According to K&R "The result is undefined if the right operand is negative, or greater than or equal to the number of bits in the left expression's type." (A.7.8) Therefore >> 0 is the identity right shift and perfectly legal.
It is certain that at least one C++ compiler will recognize the situation (when the 0 is known at compile time) and make it a no-op:
Source
inline int shift( int what, int bitcount)
{
return what >> bitcount ;
}
int f() {
return shift(42,0);
}
Compiler switches
icpc -S -O3 -mssse3 -fp-model fast=2 bitsh.C
Intel C++ 11.0 assembly
# -- Begin _Z1fv
# mark_begin;
.align 16,0x90
.globl _Z1fv
_Z1fv:
..B1.1: # Preds ..B1.0
movl $42, %eax #7.10
ret #7.10
.align 16,0x90
# LOE
# mark_end;
.type _Z1fv,@function
.size _Z1fv,.-_Z1fv
.data
# -- End _Z1fv
.data
.section .note.GNU-stack, ""
# End
As you can see at ..B1.1, Intel compiles "return shift(42,0)" to "return 42."
Intel 11 also culls the shift for these two variations:
int g() {
int a = 5;
int b = 5;
return shift(42,a-b);
}
int h(int k) {
return shift(42,k*0);
}
For the case when the shift value is unknowable at compile time ...
int egad(int m, int n) {
return shift(42,m-n);
}
... the shift cannot be avoided ...
# -- Begin _Z4egadii
# mark_begin;
.align 16,0x90
.globl _Z4egadii
_Z4egadii:
# parameter 1: 4 + %esp
# parameter 2: 8 + %esp
..B1.1: # Preds ..B1.0
movl 4(%esp), %ecx #20.5
subl 8(%esp), %ecx #21.21
movl $42, %eax #21.10
shrl %cl, %eax #21.10
ret #21.10
.align 16,0x90
# LOE
# mark_end;
... but at least it's inlined so there's no call overhead.
Bonus assembly: volatile is expensive.
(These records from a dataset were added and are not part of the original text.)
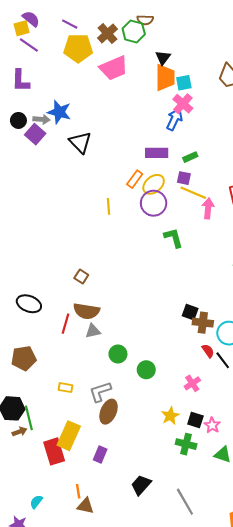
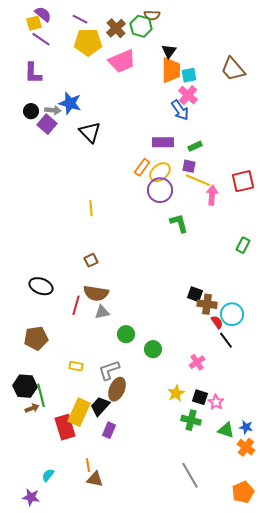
blue arrow: (174, 119) -> (180, 110), turned 120
yellow line: (109, 206) -> (91, 208), moved
brown square: (81, 277) -> (91, 260), turned 32
red semicircle: (208, 351) -> (217, 322), moved
black trapezoid: (141, 485) -> (100, 406), moved

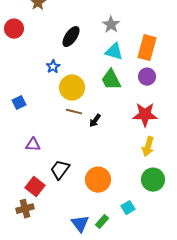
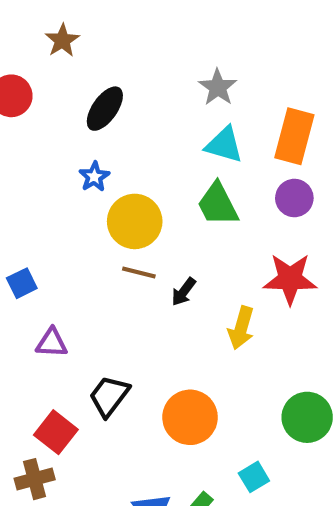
black ellipse: (71, 37) -> (105, 109), moved
blue square: (19, 103) -> (22, 283), moved
yellow arrow: (148, 147) -> (241, 328), moved

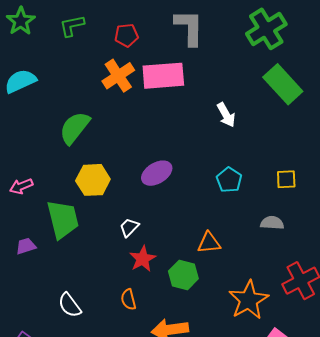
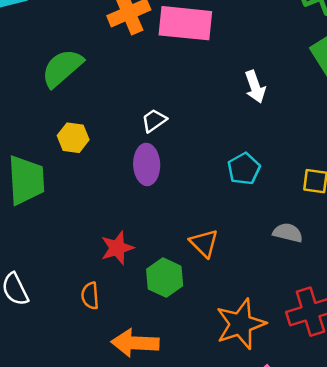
purple ellipse: (157, 173) -> (147, 164), moved, turned -72
yellow hexagon: (93, 180) -> (73, 138), size x0.7
white trapezoid: (129, 227) -> (154, 120), moved
orange triangle: (209, 243) -> (204, 243), turned 40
The source ...
int g() {
int a = 5;
volatile int b = 5;
return shift(42,a-b);
}
... instead of a no-op, compiles to ...
..B3.1: # Preds ..B3.0
pushl %esi #10.9
movl $5, (%esp) #12.18
movl (%esp), %ecx #13.21
negl %ecx #13.21
addl $5, %ecx #13.21
movl $42, %eax #13.10
shrl %cl, %eax #13.10
popl %ecx #13.10
ret #13.10
.align 16,0x90
# LOE
# mark_end;
... so if you're working on a machine where values you push on the stack might not be the same when you pop them, well, this missed optimization is likely the least of your troubles.